O’Brien écrit : « Il est probable qu’aucun auteur européen de son temps n’a si profondément marqué l’imaginaire et aussi la conscience morale et politique de sa propre génération et de la suivante. Il était intensément européen parce qu’il appartenait à la frontière de l’Europe et était conscient d’une menace. La menace lui faisait aussi les yeux doux. Il a refusé, mais non sans lutte. Aucun autre écrivain, pas même Conrad, n’est plus représentatif de l’attention et de la conscience occidentale à l’égard du monde non occidental. Le drame interne de son œuvre est le développement de cette relation, sous la montée de la pression et de l’angoisse. »
(…) De plus, Joseph Conrad et Camus ne sont pas les représentants d’une réalité aussi impondérable que la « conscience occidentale », mais bien de la domination occidentale sur le monde non européen. Conrad exprime cette abstraction avec une force qui ne trompe pas, dans son essai Geography and Some Explorers  (4). Il y célèbre l’exploration de l’Arctique par les Britanniques puis conclut sur un exemple de sa propre « géographie militante » : « J’ai posé le doigt au beau milieu de la tache, alors toute blanche, qu’était l’Afrique, et j’ai déclaré : « Un jour j’irai là-bas. » » Il y est allé, bien sûr, et il reprend le geste dans Au cœur des ténèbres.
Le colonialisme occidental, qu’O’Brien et Conrad se donnent tant de mal pour décrire, est, premièrement, une pénétration hors des frontières européennes et dans une autre entité géographique. Deuxièmement, il ne renvoie nullement à une « conscience occidentale » anhistorique « à l’égard du monde non occidental » : l’écrasante majorité des indigènes africains et indiens ne rapportaient pas leurs malheurs à la « conscience occidentale », mais à des pratiques coloniales très précises comme l’esclavage, l’expropriation, la violence des armes. C’est une relation laborieusement construite où la France et la Grande-Bretagne s’autoproclamaient l’« Occident » face aux peuples inférieurs et soumis du « non-Occident », pour l’essentiel inerte et sous-développé. (…)

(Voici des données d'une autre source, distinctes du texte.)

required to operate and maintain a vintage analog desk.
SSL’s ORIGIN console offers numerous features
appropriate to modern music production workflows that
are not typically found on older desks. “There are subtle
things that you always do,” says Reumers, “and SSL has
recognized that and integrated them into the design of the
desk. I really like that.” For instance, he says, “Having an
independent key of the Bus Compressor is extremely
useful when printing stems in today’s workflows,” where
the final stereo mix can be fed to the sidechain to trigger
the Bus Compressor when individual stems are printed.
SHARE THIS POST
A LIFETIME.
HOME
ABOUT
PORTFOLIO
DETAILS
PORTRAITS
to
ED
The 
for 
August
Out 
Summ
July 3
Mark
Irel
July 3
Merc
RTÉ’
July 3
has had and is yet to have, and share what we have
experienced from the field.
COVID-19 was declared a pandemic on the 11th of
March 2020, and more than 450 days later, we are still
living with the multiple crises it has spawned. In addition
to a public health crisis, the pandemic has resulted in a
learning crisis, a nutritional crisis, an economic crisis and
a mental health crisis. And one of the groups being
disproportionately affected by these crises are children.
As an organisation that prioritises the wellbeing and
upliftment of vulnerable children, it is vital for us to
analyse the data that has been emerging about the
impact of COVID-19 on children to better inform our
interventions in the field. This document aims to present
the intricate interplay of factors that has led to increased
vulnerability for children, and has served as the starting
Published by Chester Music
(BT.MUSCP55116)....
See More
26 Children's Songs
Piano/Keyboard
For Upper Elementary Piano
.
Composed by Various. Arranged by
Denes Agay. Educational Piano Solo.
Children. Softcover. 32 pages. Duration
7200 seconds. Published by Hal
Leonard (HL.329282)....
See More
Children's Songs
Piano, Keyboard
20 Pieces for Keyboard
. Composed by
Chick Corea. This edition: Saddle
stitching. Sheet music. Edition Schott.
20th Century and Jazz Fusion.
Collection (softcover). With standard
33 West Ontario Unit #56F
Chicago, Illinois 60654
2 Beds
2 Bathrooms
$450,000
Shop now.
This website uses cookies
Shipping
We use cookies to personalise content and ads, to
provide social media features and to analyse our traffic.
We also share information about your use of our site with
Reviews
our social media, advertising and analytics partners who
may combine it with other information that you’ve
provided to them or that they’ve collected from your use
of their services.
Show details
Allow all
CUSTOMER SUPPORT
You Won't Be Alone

O’Brien use aussi d’un autre moyen pour tirer Camus de l’embarras où il l’a mis : il souligne que son expérience personnelle est privilégiée. Tactique propre à nous inspirer pour lui quelque sympathie, car, si regrettable qu’ait été le comportement collectif des colons français en Algérie, il n’y a aucune raison d’en accabler Camus. L’éducation entièrement française qu’il a reçue là-bas – bien décrite dans la biographie de Herbert Lottman (5) – ne l’a pas empêché de rédiger, avant-guerre, un célèbre rapport sur les malheurs locaux, dus pour la plupart au colonialisme français. Voici donc un homme moral dans un contexte immoral. Et le centre d’intérêt de Camus, c’est l’individu dans un cadre social : c’est aussi vrai de L’Étranger que de La Peste et de La Chute. Ses valeurs, ce sont la conscience de soi, la maturité sans illusion, la fermeté morale quand tout va mal. Mais, sur le plan méthodologique, trois opérations s’imposent.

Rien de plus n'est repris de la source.